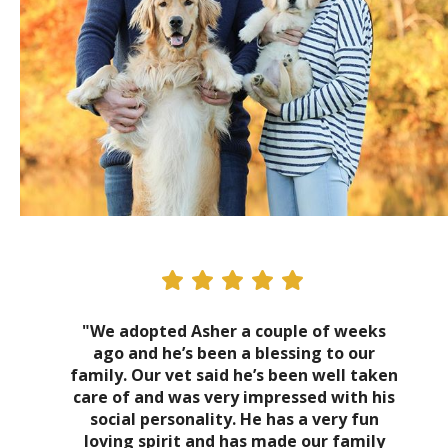
"We adopted Asher a couple of weeks
ago and he’s been a blessing to our
family. Our vet said he’s been well taken
care of and was very impressed with his
social personality. He has a very fun
loving spirit and has made our family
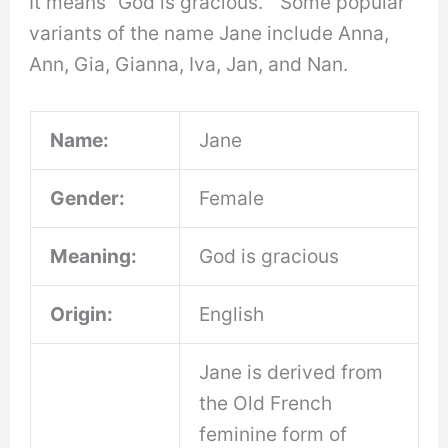
It means “God is gracious. ” Some popular
variants of the name Jane include Anna,
Ann, Gia, Gianna, Iva, Jan, and Nan.
Name:
Jane
Gender:
Female
Meaning:
God is gracious
Origin:
English
Jane is derived from
the Old French
feminine form of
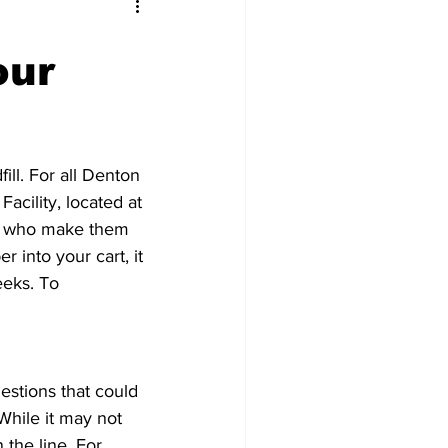
our
ll. For all Denton 
acility, located at 
rs who make them 
into your cart, it 
eks. To 
stions that could 
While it may not 
the line. For 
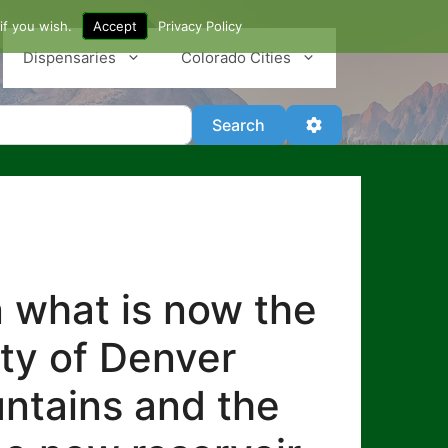
if you wish.
Accept
Privacy Policy
Dispensaries
Colorado Cities
Search
Advanced Filter
Search
n what is now the
ity of Denver
untains and the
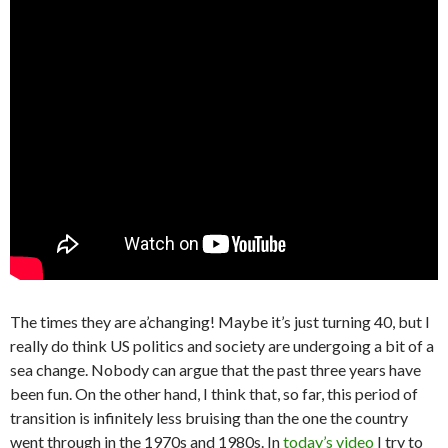
The times they are a’changing! Maybe it’s just turning 40, but I
really do think US politics and society are undergoing a bit of a
sea change. Nobody can argue that the past three years have
been fun. On the other hand, I think that, so far, this period of
transition is infinitely less bruising than the one the country
went through in the 1970s and 1980s. In
today’s video
I try to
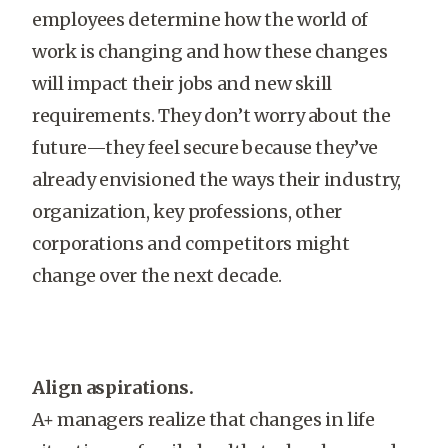
employees determine how the world of
work is changing and how these changes
will impact their jobs and new skill
requirements. They don’t worry about the
future—they feel secure because they’ve
already envisioned the ways their industry,
organization, key professions, other
corporations and competitors might
change over the next decade.
Align aspirations.
A+ managers realize that changes in life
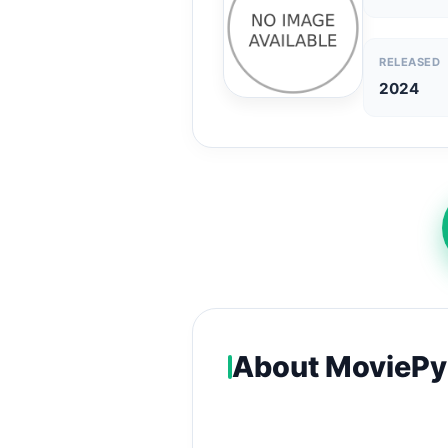
RELEASED
2024
About MoviePy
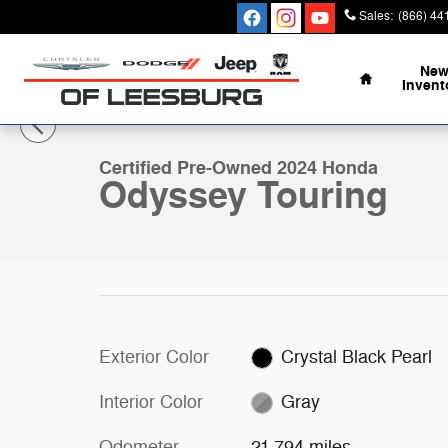
Skip to main content
Sales
:
(866) 44
Home
Ne
Invent
1 of 34 Photos
Certified 2024 Honda Odyssey Touring Van Photo 1 of 
Certified Pre-Owned 2024 Honda
Odyssey Touring
Exterior Color
Crystal Black Pearl
Interior Color
Gray
Odometer
21,794 miles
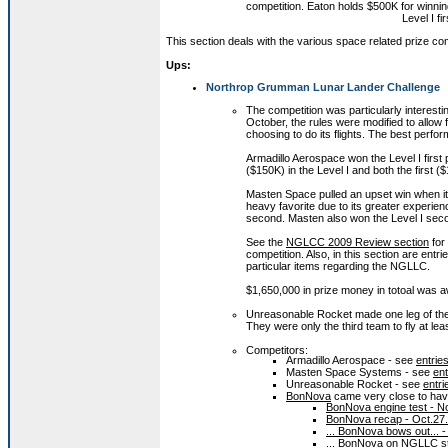
competition. Eaton holds $500K for winnin
Level I fi
This section deals with the various space related prize com
Ups:
Northrop Grumman Lunar Lander Challenge
The competition was particularly interestin
October, the rules were modified to allow 
choosing to do its flights. The best perf
Armadillo Aerospace won the Level I first
($150K) in the Level I and both the first 
Masten Space pulled an upset win when it w
heavy favorite due to its greater experien
second. Masten also won the Level I sec
See the
NGLCC 2009 Review section
for 
competition. Also, in this section are ent
particular items regarding the NGLLC.
$1,650,000 in prize money in totoal was 
Unreasonable Rocket made one leg of the L
They were only the third team to fly at le
Competitors:
Armadillo Aerospace - see
entrie
Masten Space Systems - see
en
Unreasonable Rocket - see
entr
BonNova
came very close to havin
BonNova engine test - N
BonNova recap - Oct.27
... BonNova bows out... 
... BonNova on NGLLC st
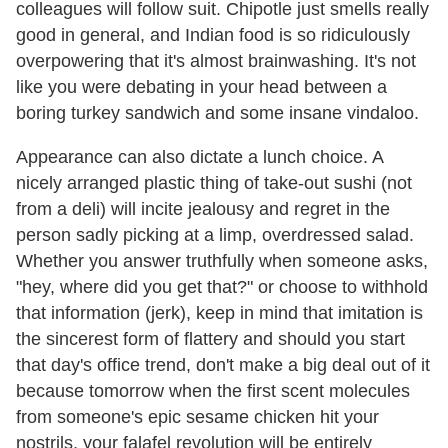
colleagues will follow suit. Chipotle just smells really
good in general, and Indian food is so ridiculously
overpowering that it's almost brainwashing. It's not
like you were debating in your head between a
boring turkey sandwich and some insane vindaloo.
Appearance can also dictate a lunch choice. A
nicely arranged plastic thing of take-out sushi (not
from a deli) will incite jealousy and regret in the
person sadly picking at a limp, overdressed salad.
Whether you answer truthfully when someone asks,
"hey, where did you get that?" or choose to withhold
that information (jerk), keep in mind that imitation is
the sincerest form of flattery and should you start
that day's office trend, don't make a big deal out of it
because tomorrow when the first scent molecules
from someone's epic sesame chicken hit your
nostrils, your falafel revolution will be entirely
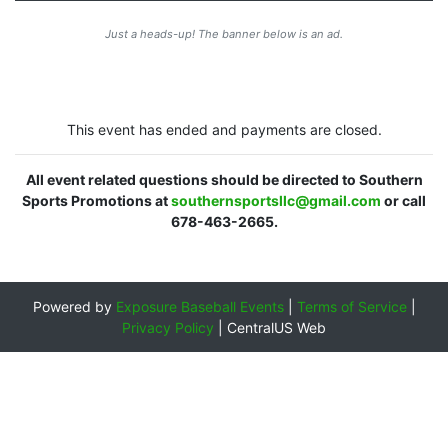
Just a heads-up! The banner below is an ad.
This event has ended and payments are closed.
All event related questions should be directed to Southern
Sports Promotions at
southernsportsllc@gmail.com
or call
678-463-2665.
Powered by
Exposure Baseball Events
|
Terms of Service
|
Privacy Policy
|
CentralUS Web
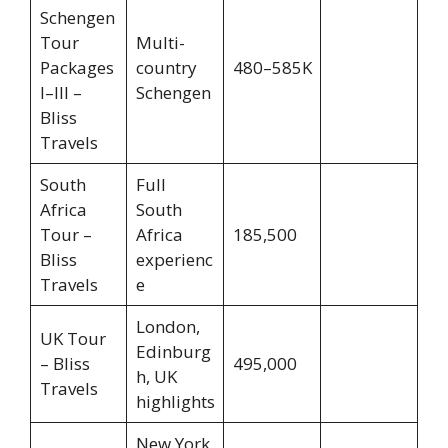
Schengen
Tour
Multi-
Packages
country
480–585K
I–III –
Schengen
Bliss
Travels
South
Full
Africa
South
Tour –
Africa
185,500
Bliss
experienc
Travels
e
London,
UK Tour
Edinburg
– Bliss
495,000
h, UK
Travels
highlights
New York,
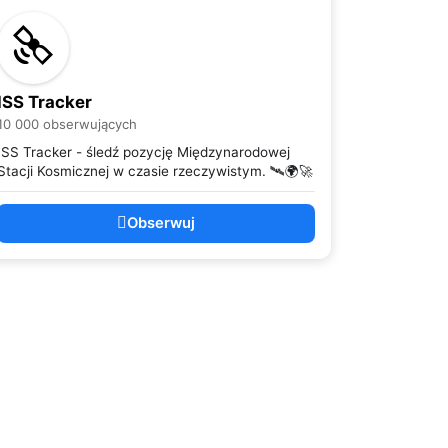
ISS Tracker
10 000 obserwujących
ISS Tracker - śledź pozycję Międzynarodowej
Stacji Kosmicznej w czasie rzeczywistym. 🛰️🌍🚀
Obserwuj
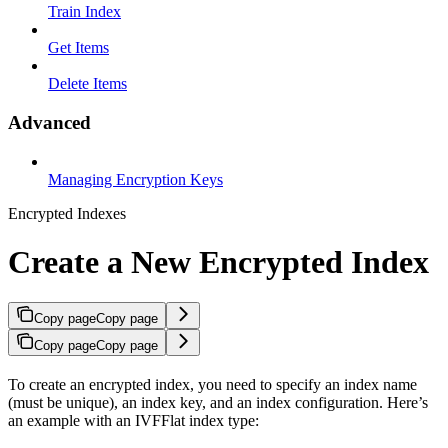
Train Index
Get Items
Delete Items
Advanced
Managing Encryption Keys
Encrypted Indexes
Create a New Encrypted Index
Copy page
Copy page
Copy page
Copy page
To create an encrypted index, you need to specify an index name
(must be unique), an index key, and an index configuration. Here’s
an example with an IVFFlat index type:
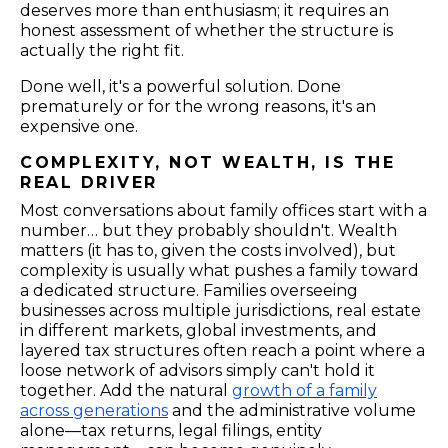
deserves more than enthusiasm; it requires an
honest assessment of whether the structure is
actually the right fit.
Done well, it's a powerful solution. Done
prematurely or for the wrong reasons, it's an
expensive one.
COMPLEXITY, NOT WEALTH, IS THE
REAL DRIVER
Most conversations about family offices start with a
number… but they probably shouldn't. Wealth
matters (it has to, given the costs involved), but
complexity is usually what pushes a family toward
a dedicated structure. Families overseeing
businesses across multiple jurisdictions, real estate
in different markets, global investments, and
layered tax structures often reach a point where a
loose network of advisors simply can't hold it
together. Add the natural
growth of a family
across generations
and the administrative volume
alone—tax returns, legal filings, entity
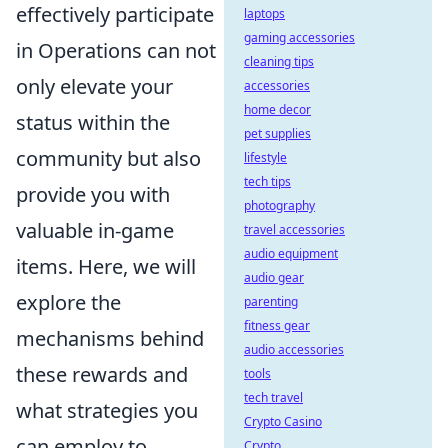
effectively participate
laptops
gaming accessories
in Operations can not
cleaning tips
only elevate your
accessories
home decor
status within the
pet supplies
community but also
lifestyle
tech tips
provide you with
photography
valuable in-game
travel accessories
audio equipment
items. Here, we will
audio gear
explore the
parenting
fitness gear
mechanisms behind
audio accessories
these rewards and
tools
tech travel
what strategies you
Crypto Casino
can employ to
Crypto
···
Output each entry shown above exactly as it stands, with all pictures removed.

"We adopted Asher a couple of weeks
ago and he’s been a blessing to our
family. Our vet said he’s been well taken
care of and was very impressed with his
social personality. He has a very fun
loving spirit and has made our family
It means “God is gracious. ” Some popular
variants of the name Jane include Anna,
Ann, Gia, Gianna, Iva, Jan, and Nan.
Name:
Jane
Gender:
Female
Meaning:
God is gracious
Origin:
English
Jane is derived from
the Old French
feminine form of
our
ll. For all Denton 
acility, located at 
rs who make them 
into your cart, it 
eks. To 
stions that could 
While it may not 
the line. For 
if you wish.
Accept
Privacy Policy
Dispensaries
Colorado Cities
Search
Advanced Filter
Search
n what is now the
ity of Denver
untains and the
The times they are a’changing! Maybe it’s just turning 40, but I
really do think US politics and society are undergoing a bit of a
sea change. Nobody can argue that the past three years have
been fun. On the other hand, I think that, so far, this period of
transition is infinitely less bruising than the one the country
went through in the 1970s and 1980s. In
today’s video
I try to
employees determine how the world of
work is changing and how these changes
will impact their jobs and new skill
requirements. They don’t worry about the
future—they feel secure because they’ve
already envisioned the ways their industry,
organization, key professions, other
corporations and competitors might
change over the next decade.
Align aspirations.
A+ managers realize that changes in life
RELEASED
2024
About MoviePy
Skip to main content
Sales
:
(866) 44
Home
Ne
Invent
1 of 34 Photos
Certified 2024 Honda Odyssey Touring Van Photo 1 of 
Certified Pre-Owned 2024 Honda
Odyssey Touring
Exterior Color
Crystal Black Pearl
Interior Color
Gray
Odometer
21,794 miles
competition. Eaton holds $500K for winnin
Level I fi
This section deals with the various space related prize com
Ups:
Northrop Grumman Lunar Lander Challenge
The competition was particularly interestin
October, the rules were modified to allow 
choosing to do its flights. The best perf
Armadillo Aerospace won the Level I first
($150K) in the Level I and both the first 
Masten Space pulled an upset win when it w
heavy favorite due to its greater experien
second. Masten also won the Level I sec
See the
NGLCC 2009 Review section
for 
competition. Also, in this section are ent
particular items regarding the NGLLC.
$1,650,000 in prize money in totoal was 
Unreasonable Rocket made one leg of the L
They were only the third team to fly at le
Competitors:
Armadillo Aerospace - see
entrie
Masten Space Systems - see
en
Unreasonable Rocket - see
entr
BonNova
came very close to havin
BonNova engine test - N
BonNova recap - Oct.27
... BonNova bows out... 
... BonNova on NGLLC st
colleagues will follow suit. Chipotle just smells really
good in general, and Indian food is so ridiculously
overpowering that it's almost brainwashing. It's not
like you were debating in your head between a
boring turkey sandwich and some insane vindaloo.
Appearance can also dictate a lunch choice. A
nicely arranged plastic thing of take-out sushi (not
from a deli) will incite jealousy and regret in the
person sadly picking at a limp, overdressed salad.
Whether you answer truthfully when someone asks,
"hey, where did you get that?" or choose to withhold
that information (jerk), keep in mind that imitation is
the sincerest form of flattery and should you start
that day's office trend, don't make a big deal out of it
because tomorrow when the first scent molecules
from someone's epic sesame chicken hit your
nostrils, your falafel revolution will be entirely
Just a heads-up! The banner below is an ad.
This event has ended and payments are closed.
All event related questions should be directed to Southern
Sports Promotions at
southernsportsllc@gmail.com
or call
678-463-2665.
Powered by
Exposure Baseball Events
|
Terms of Service
|
Privacy Policy
|
CentralUS Web
Schengen
Tour
Multi-
Packages
country
480–585K
I–III –
Schengen
Bliss
Travels
South
Full
Africa
South
Tour –
Africa
185,500
Bliss
experienc
Travels
e
London,
UK Tour
Edinburg
– Bliss
495,000
h, UK
Travels
highlights
New York,
ISS Tracker
10 000 obserwujących
ISS Tracker - śledź pozycję Międzynarodowej
Stacji Kosmicznej w czasie rzeczywistym. 🛰️🌍🚀
Obserwuj
Train Index
Get Items
Delete Items
Advanced
Managing Encryption Keys
Encrypted Indexes
Create a New Encrypted Index
Copy page
Copy page
Copy page
Copy page
To create an encrypted index, you need to specify an index name
(must be unique), an index key, and an index configuration. Here’s
an example with an IVFFlat index type:
deserves more than enthusiasm; it requires an
honest assessment of whether the structure is
actually the right fit.
Done well, it's a powerful solution. Done
prematurely or for the wrong reasons, it's an
expensive one.
COMPLEXITY, NOT WEALTH, IS THE
REAL DRIVER
Most conversations about family offices start with a
number… but they probably shouldn't. Wealth
matters (it has to, given the costs involved), but
complexity is usually what pushes a family toward
a dedicated structure. Families overseeing
businesses across multiple jurisdictions, real estate
in different markets, global investments, and
layered tax structures often reach a point where a
loose network of advisors simply can't hold it
together. Add the natural
growth of a family
across generations
and the administrative volume
alone—tax returns, legal filings, entity
effectively participate
laptops
gaming accessories
in Operations can not
cleaning tips
only elevate your
accessories
home decor
status within the
pet supplies
community but also
lifestyle
tech tips
provide you with
photography
valuable in-game
travel accessories
audio equipment
items. Here, we will
audio gear
explore the
parenting
fitness gear
mechanisms behind
audio accessories
these rewards and
tools
tech travel
what strategies you
Crypto Casino
can employ to
Crypto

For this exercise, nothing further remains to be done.